«Su le mani uf em Friedlisberg»

OPEN AIR · Ein friedliches Peace Mountain

PHILIP GEHRI

An jedem Festival fühlt sich der eine oder andere Sänger bemüssigt, Publikum und Umgebung zu loben. Doch wohl an keinem Open Air tun sie das so häufig und so nachdrücklich wie am Peace Mountain. Und an keinem anderen Festival kauft man es ihnen so sehr ab.

«Caffécorretto» war so ein Fall. «Diese Veranstaltung ist einmalig», lautete ihr ziemlich trockenes Statement. Alles andere als trocken waren ihre gut gemachten funky Tunes, hörbar in der Art von Jovanotti: che bel sound, su le mani uf em friedlisberg und so (zu Deutsch: Hände hoch). Sie führten damit die Arbeit weiter, die vor ihnen die fast Lokalmatadoren und arrivierten Newcomer Chrysalis mit einer starken musikalischen Leistung begonnen hatten: Die Leute von den vielen gemütlichen Plätzli auf dem Friedlisberg vor die Bühne zu locken und dort in tanzende Bewegung zu versetzen.

Am Freitag hatte «An Lár» als Opener diese Aufgabe, gefolgt von Elvis Jackson mit ihrer energiegeladenen Bühnenshow. Die war mehrheitsfähiger als der folgende Act: Wegen «Prejudice» waren die einen extra gekommen und die anderen, zahlreicheren wurden wegen Prejudice nicht zu Hardcore-Fans - aber abwechslungsreich muss ein Peace Mountain sein. Und so machten «Flower» Rocker den Freitags-Schluss.

Tanzstunde mit Gewinnchance

Die Sache mit der Publikums-Aktivierung besonders ernst genommen hat das «Orquesta Afincanodo». Neben diversen Olas und Salsa-Klatsch-Kursen stellten sie den am besten tanzenden Paaren eine CD in Aussicht. Der eine oder die andere mochte sich sowieso an den Salsa-Kurs vom vergangenen Sommer erinnert fühlen bei den Salsa Hits von der Bühne und den anderen, die es viel besser können. Die dreizehnköpfige schweizerisch-südamerikanische Combo lässt einen mit ihrer Musik eigentlich nur eine Wahl: Zu tanzen und und Klischees zu bemühen - feurig!
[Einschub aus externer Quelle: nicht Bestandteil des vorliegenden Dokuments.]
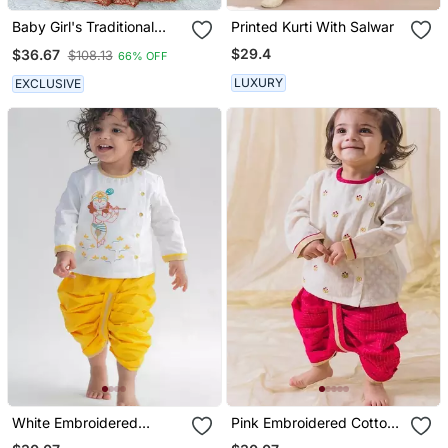
Baby Girl's Traditional
Printed Kurti With Salwar
Readymade South Indian
$29.4
$36.67
$108.13
66% OFF
Red Pattu Pavadai
Lehenga Choli For Kid's
LUXURY
EXCLUSIVE
White Embroidered
Pink Embroidered Cotton
Cotton Kurta Set
Kurta Set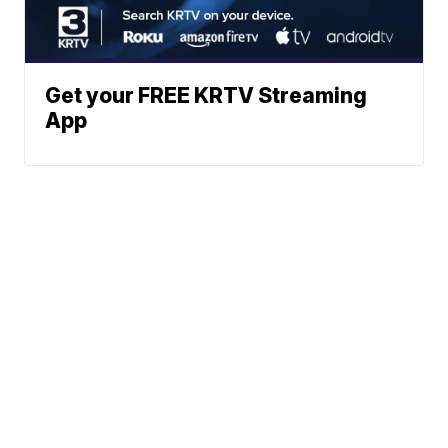
Get your FREE KRTV Streaming
App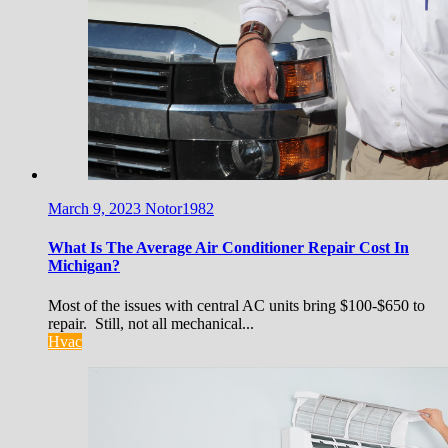
March 9, 2023
Notor1982
What Is The Average Air Conditioner Repair Cost In
Michigan?
Most of the issues with central AC units bring $100-$650 to
repair. Still, not all mechanical...
Hvac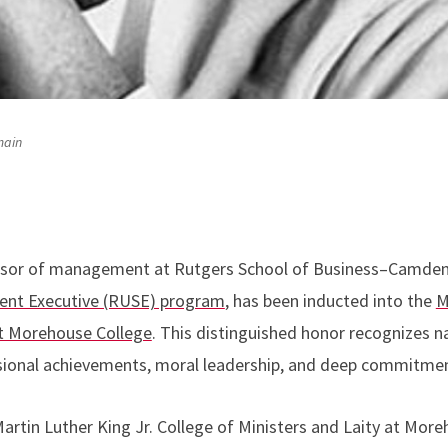
main
ssor of management at Rutgers School of Business–Camden 
dent Executive (RUSE) program
, has been inducted into the
M
at Morehouse College
. This distinguished honor recognizes n
essional achievements, moral leadership, and deep commitm
artin Luther King Jr. College of Ministers and Laity at More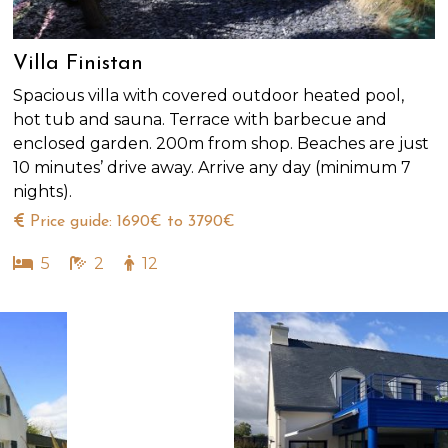
Villa Finistan
Spacious villa with covered outdoor heated pool,
hot tub and sauna. Terrace with barbecue and
enclosed garden. 200m from shop. Beaches are just
10 minutes’ drive away. Arrive any day (minimum 7
nights).
Price guide: 1690€ to 3790€
5
2
12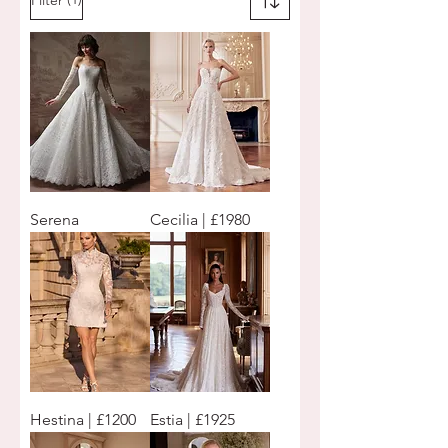
Serena
Cecilia | £1980
Hestina | £1200
Estia | £1925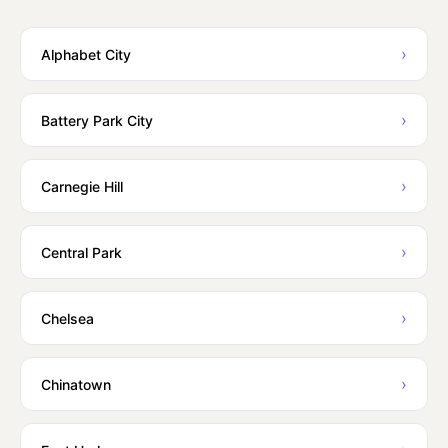
›
Alphabet City
›
Battery Park City
›
Carnegie Hill
›
Central Park
›
Chelsea
›
Chinatown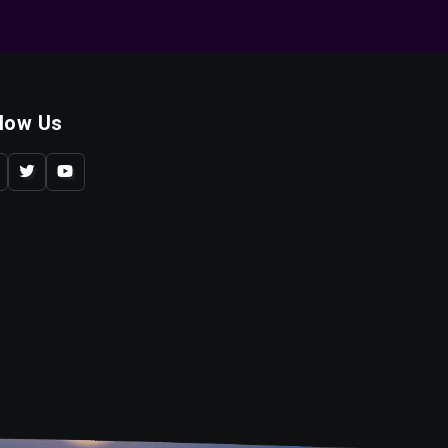
llow Us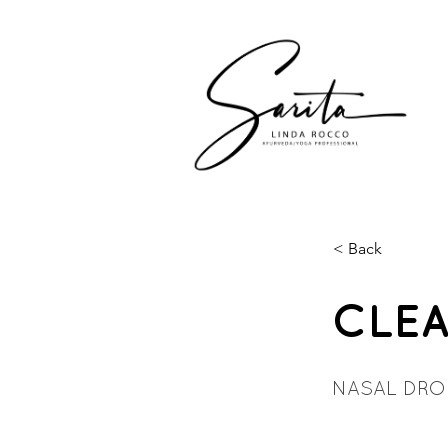
< Back
CLEA
NASAL DRO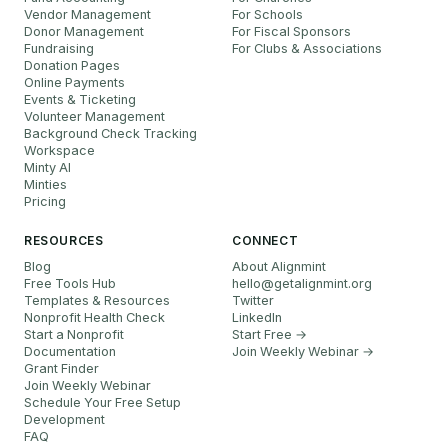
Vendor Management
For Schools
Donor Management
For Fiscal Sponsors
Fundraising
For Clubs & Associations
Donation Pages
Online Payments
Events & Ticketing
Volunteer Management
Background Check Tracking
Workspace
Minty AI
Minties
Pricing
RESOURCES
CONNECT
Blog
About Alignmint
Free Tools Hub
hello
@
getalignmint.org
Templates & Resources
Twitter
Nonprofit Health Check
LinkedIn
Start a Nonprofit
Start Free →
Documentation
Join Weekly Webinar
→
Grant Finder
Join Weekly Webinar
Schedule Your Free Setup
Development
FAQ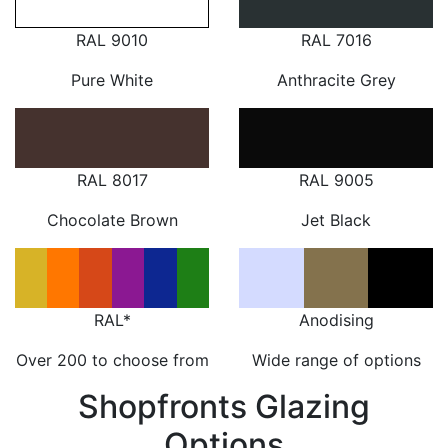
RAL 9010
RAL 7016
Pure White
Anthracite Grey
RAL 8017
RAL 9005
Chocolate Brown
Jet Black
RAL*
Anodising
Over 200 to choose from
Wide range of options
Shopfronts Glazing
Options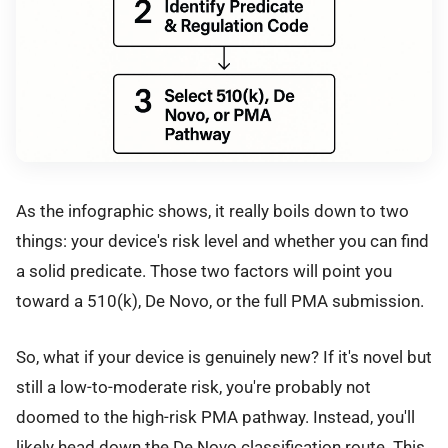
As the infographic shows, it really boils down to two
things: your device's risk level and whether you can find
a solid predicate. Those two factors will point you
toward a 510(k), De Novo, or the full PMA submission.
So, what if your device is genuinely new? If it's novel but
still a low-to-moderate risk, you're probably not
doomed to the high-risk PMA pathway. Instead, you'll
likely head down the De Novo classification route. This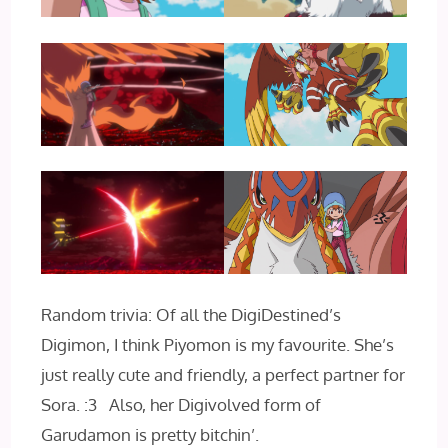
Random trivia: Of all the DigiDestined’s
Digimon, I think Piyomon is my favourite. She’s
just really cute and friendly, a perfect partner for
Sora. :3 Also, her Digivolved form of
Garudamon is pretty bitchin’.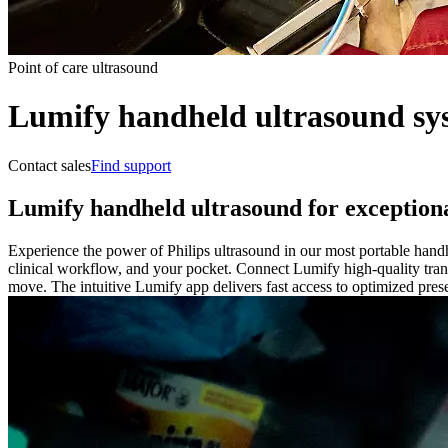
Point of care ultrasound
Lumify handheld ultrasound sy
Contact sales
Find support
Lumify handheld ultrasound for exceptiona
Experience the power of Philips ultrasound in our most portable handh
clinical workflow, and your pocket. Connect Lumify high-quality tran
move. The intuitive Lumify app delivers fast access to optimized prese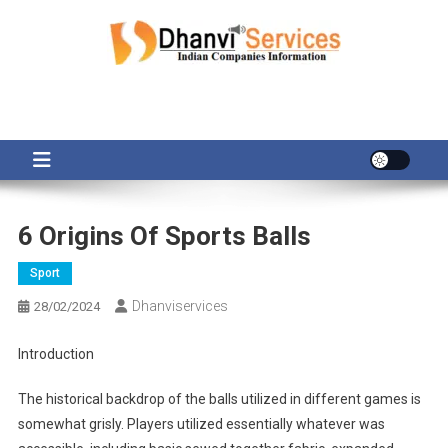
Skip
to
content
6 Origins Of Sports Balls
Sport
Dhanviservices
28/02/2024
Introduction
The historical backdrop of the balls utilized in different games is
somewhat grisly. Players utilized essentially whatever was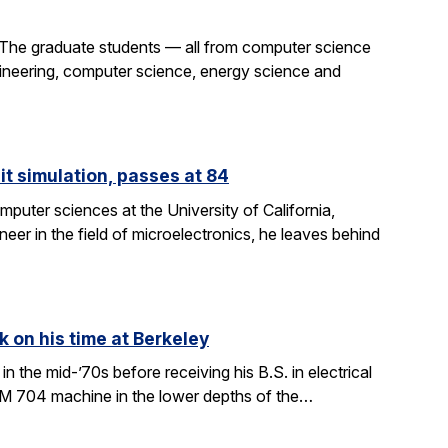
 The graduate students — all from computer science
gineering, computer science, energy science and
it simulation, passes at 84
puter sciences at the University of California,
eer in the field of microelectronics, he leaves behind
k on his time at Berkeley
in the mid-’70s before receiving his B.S. in electrical
BM 704 machine in the lower depths of the…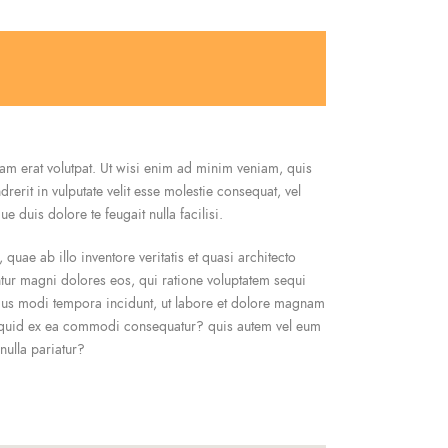
am erat volutpat. Ut wisi enim ad minim veniam, quis
erit in vulputate velit esse molestie consequat, vel
e duis dolore te feugait nulla facilisi.
uae ab illo inventore veritatis et quasi architecto
ntur magni dolores eos, qui ratione voluptatem sequi
eius modi tempora incidunt, ut labore et dolore magnam
aliquid ex ea commodi consequatur? quis autem vel eum
nulla pariatur?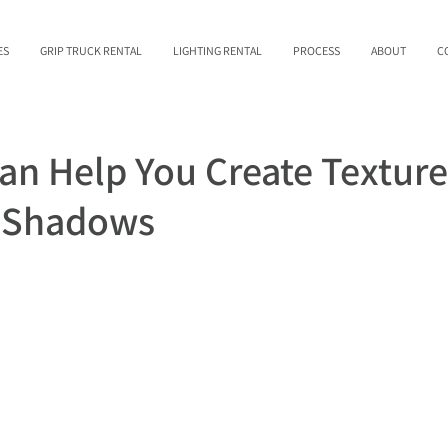
ES
GRIP TRUCK RENTAL
LIGHTING RENTAL
PROCESS
ABOUT
C
Can Help You Create Textur
d Shadows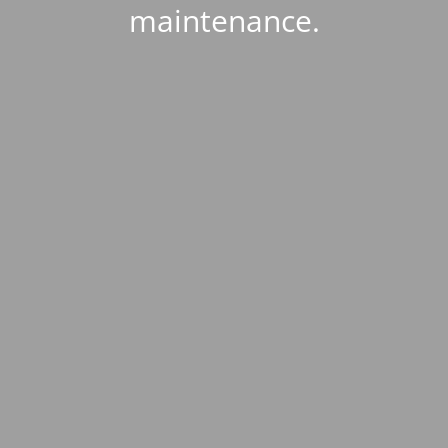
maintenance.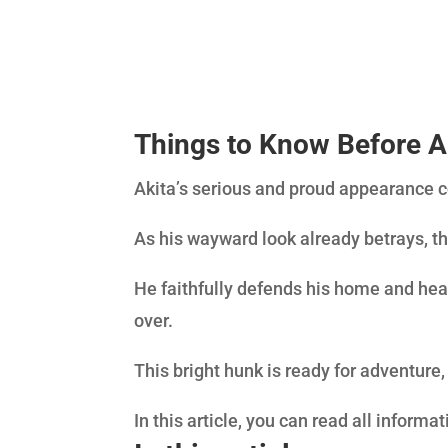
Things to Know Before
A
Akita’s serious and proud appearance 
As his wayward look already betrays, th
He faithfully defends his home and hea
over.
This bright hunk is ready for adventure
In this article, you can read all informa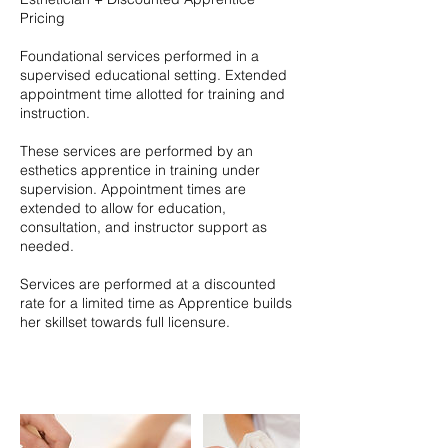
Pricing
Foundational services performed in a
supervised educational setting. Extended
appointment time allotted for training and
instruction.
These services are performed by an
esthetics apprentice in training under
supervision. Appointment times are
extended to allow for education,
consultation, and instructor support as
needed.
Services are performed at a discounted
rate for a limited time as Apprentice builds
her skillset towards full licensure.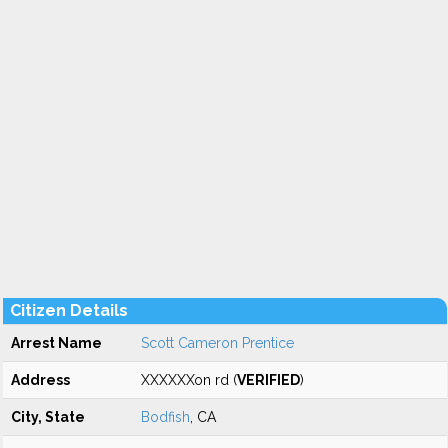
Citizen Details
Arrest Name
Scott Cameron Prentice
Address
XXXXXXon rd (
VERIFIED
)
City, State
Bodfish
, CA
«Skalariak» machten weiter mit dem Tempo einer Ambulanz im Notfall, die Posaune ersetzte das Cis-gis-Horn. Und zur Kraft der Musik kam die der guten Sache. Aus Juantxo Skalaris Kommentaren mochte man zwar schlau werden oder auch nicht, aber mit der palästinensischen Flagge und dem Transparent für die baskischen Häftlinge war die Sache dann schon klar. Klar war sie eigentlich sowieso: Der Durchschnittspuls beim Publikum war auch über die dritte Reihe hinaus längst dreistellig und «kochend» wäre bescheiden gesagt gewesen. An das kamen «Bubblebeatz» nicht mehr ganz heran, aber sie kitzelten doch erstaunlich viel Farbe aus ihren (fast nur) Abfall-Instrumenten.

Bis auf den Parkplatz

Selbstverständlich blieb es musikalisch nicht bei den Hauptbühnen-Acts: Im gemütlichen Sarasani-Zelt kam noch einmal ein komplettes und ganz feines Programm für die kleine Bühne zusammen von Blues bis Reggae, am Lagerfeuer wurde getrommelt, vom Waldrand tönten die Didgeridoos, in der Nachtbar pochte Acid Jazz - und selbst auf dem Parkplatz tönte Manu Chau aus einem Autoradio. Peace Mountain ist inzwischen einer der meistbesuchten Anlässe im Freiamt und auf dem Heimweg machte die dritten Zugabe von Skalariak auf den Lippen sein: «Ciao, Bella, ciao, ciao, ciao», auf Wiedersehen im nächsten Jahr.